This work addresses the challenge of generating dense, irregular interactive 3D tabletop scenes while avoiding physical collisions and violations commonly encountered in existing methods. The authors propose a human-like construction paradigm that leverages a Cognitive Topological Reasoning Chain (CTRC) to enable anchor-guided, sequential scene synthesis. To enhance physical plausibility, they introduce a Physics-Aware Denoising Alignment (PADA) mechanism. By integrating 3D axis-aligned bounding box (AABB) layouts, differentiable signed distance fields, test-time optimization, and end-to-end training, the method preserves semantic intent while significantly improving physical consistency. Experimental results demonstrate a 40% reduction in scene-level collision rates compared to human-annotated data, with both semantic accuracy and physical validity surpassing current state-of-the-art approaches.
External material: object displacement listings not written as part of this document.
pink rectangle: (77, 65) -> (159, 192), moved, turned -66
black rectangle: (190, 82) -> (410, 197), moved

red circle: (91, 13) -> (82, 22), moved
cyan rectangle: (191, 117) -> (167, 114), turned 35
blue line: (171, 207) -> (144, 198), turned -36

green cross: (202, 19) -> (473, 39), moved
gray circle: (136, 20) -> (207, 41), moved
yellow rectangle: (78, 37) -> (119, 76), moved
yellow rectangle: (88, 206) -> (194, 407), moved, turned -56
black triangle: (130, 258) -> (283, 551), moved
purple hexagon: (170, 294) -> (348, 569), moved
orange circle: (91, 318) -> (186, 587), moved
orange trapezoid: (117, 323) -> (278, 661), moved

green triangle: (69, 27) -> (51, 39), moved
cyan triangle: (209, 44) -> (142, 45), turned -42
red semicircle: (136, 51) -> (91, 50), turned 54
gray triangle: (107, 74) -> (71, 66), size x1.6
Generating physically consistent 3D tabletop scenes is a fundamental yet underexplored problem for interactive and generalist robotic learning. The challenge stems from dense object hierarchies and irregular affordances. Here, an interactive scene denotes a physically valid, collision-free environment directly loadable into physics simulators. Existing methods, ranging from decoupled symbolic solvers to end-to-end regression models, often suffer from error propagation or overfitting to noisy supervision containing widespread physical violations. To address these limitations, we introduce PhyScene3D, a framework that reformulates generation as a Human-Mimetic Constructive Process. The proposed Cognitive Topological Reasoning Chain (CTRC) factorizes scene synthesis into a sequential, anchor-conditioned process. It employs a 3D AABB-based placement scheme that imposes a strong structural inductive bias. To address imperfect supervision and physical infeasibility, we introduce Physics-Aware Denoising Alignment (PADA). It integrates a differentiable Signed Distance Field (SDF) with Test-Time Optimization (TTO) to project generated scenes onto a physics-feasible manifold while preserving semantic intent. Experiments demonstrate that PhyScene3D outperforms state-of-the-art approaches in both semantic accuracy and physical validity, achieving a 40% reduction in scene-wise collision rate relative to the human-annotated training data.